───── Provided entries

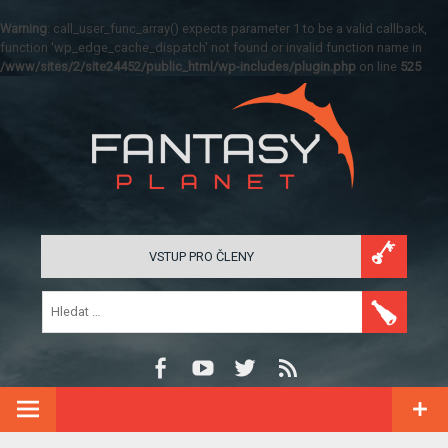
Warning
: call_user_func_array() expects parameter 1 to be a valid callback,
function 'wp_edge_cache_dispatch' not found or invalid function name in
/www/sites/2/site24452/public_html/wp-includes/plugin.php
on line
525
VSTUP PRO ČLENY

──────────

- [What is required]:
Repeat the data exactly, excluding the pictures.

- [Task solution]:
Warning
: call_user_func_array() expects parameter 1 to be a valid callback,
function 'wp_edge_cache_dispatch' not found or invalid function name in
/www/sites/2/site24452/public_html/wp-includes/plugin.php
on line
525
VSTUP PRO ČLENY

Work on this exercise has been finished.